The dangers of independence are selfishness, acting at the expense or outright abuse of others, an absence of social connection, lack of help to achieve goals, feelings of superiority and judgment, and more.

The dangers of too much dependence are equally foul—passiveness and laziness, free-riding, lack of drive, and ultimately hopelessness.

In the United States, we idolize independence. This is an educated view, we believe. Doesn’t it increase our freedom? Doesn’t it free people from the shackles of the expectations of others? Doesn’t it maximize our ingenuity? Isn’t self-sufficiency an inherent good?

But the church says something different.

Scripture teaches an utter dependence on God. It is only by his grace that we are capable to do or receive any good thing.

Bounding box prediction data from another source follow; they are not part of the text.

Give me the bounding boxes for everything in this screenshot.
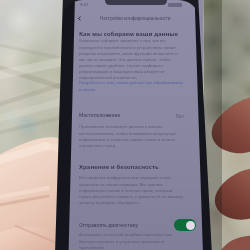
button[interactable]: Back [75, 14, 84, 23]
staticText: Анонимные отчёты об ошибках помогают нам… [79, 232, 185, 250]
staticText: Компания собирает сведения о том, как вы… [79, 38, 185, 80]
staticText: Приложение использует данные о вашем мес… [79, 124, 185, 148]
staticText: Вкл. [176, 113, 185, 119]
staticText: Подробнее о том, какие данные мы обрабат… [79, 80, 185, 92]
button[interactable]: Toggle diagnostics [174, 219, 196, 231]
button[interactable]: Местоположение [79, 111, 185, 120]
staticText: Отправлять диагностику [79, 222, 138, 229]
staticText: Хранение и безопасность [79, 163, 159, 171]
button[interactable]: Back [75, 13, 195, 23]
staticText: Как мы собираем ваши данные [79, 30, 179, 38]
button[interactable]: Подробнее о том, какие данные мы обрабат… [79, 80, 185, 92]
staticText: 9:41 [80, 2, 89, 8]
button[interactable]: Отправлять диагностику [79, 219, 196, 231]
staticText: Настройки конфиденциальности [100, 15, 171, 21]
staticText: Местоположение [79, 112, 121, 119]
staticText: Все сведения шифруются при передаче и пр… [79, 175, 185, 205]
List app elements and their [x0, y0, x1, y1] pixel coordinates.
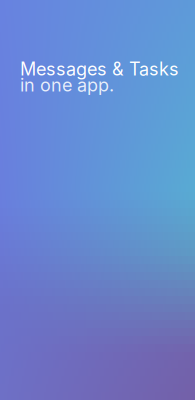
staticText: in one app. [20, 74, 114, 96]
staticText: Messages & Tasks [20, 58, 179, 80]
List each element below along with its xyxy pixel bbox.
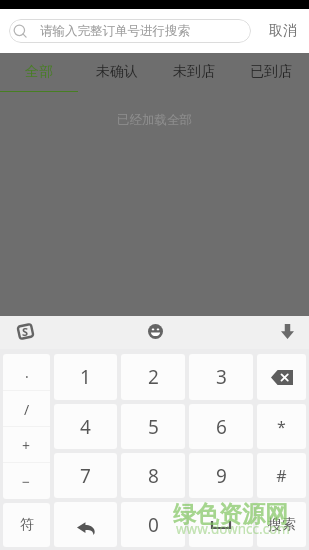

But within the church itself, between mortals, I’m not sure we are taught either independence or dependence. We are taught, I think, interdependence.

We teach children in the Christian community to lean on that community—even “burdening” it—while graciously helping to carrying the burdens of others. Social psychologist Jonathan Haidt describes it this way:

[Religious communities] want [their children] to be enmeshed in extended kin networks and congregations where everyone can ask for help from anyone, and everyone is expected to give such help. I believe this is why religious people are so much more generous than secular folk. Interdependence demands greater openness to others, greater willingness to put your own projects on hold and divert your efforts toward others.

The entire Church is utterly dependent on God for salvation and sanctification, and we are willingly interdependent on the Church itself to serve us and let us serve. “It is better to give than to receive,” though in the Church we do both, and both are, to some degree expected.

Interdependence fosters generosity and empathy, other-mindedness and humility, mercy and team spirit. Hopefully, it will also bolster diversity and a culture of honor. We are meant to guard each other, even as we are guarded. We are meant to sacrifice, even as we gain the support of an entire community.

The Church is not like the world. It is built to be dependent on God, and within itself, it fosters community that is neither dependent nor independent, but interdependent.